<<<<

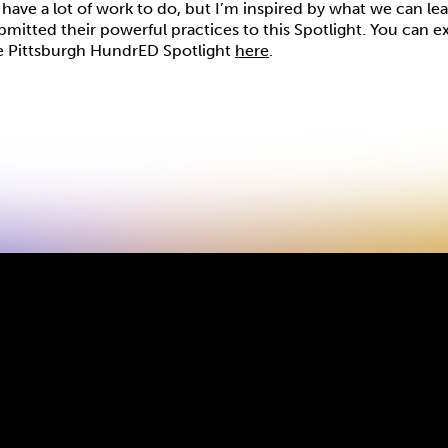
have a lot of work to do, but I’m inspired by what we can le
itted their powerful practices to this Spotlight. You can ex
e Pittsburgh HundrED Spotlight
here
.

>>>>

**Work required:** Copy every line of the listing containing the string "Spotlight".

**Task output:**
itted their powerful practices to this Spotlight. You can ex
e Pittsburgh HundrED Spotlight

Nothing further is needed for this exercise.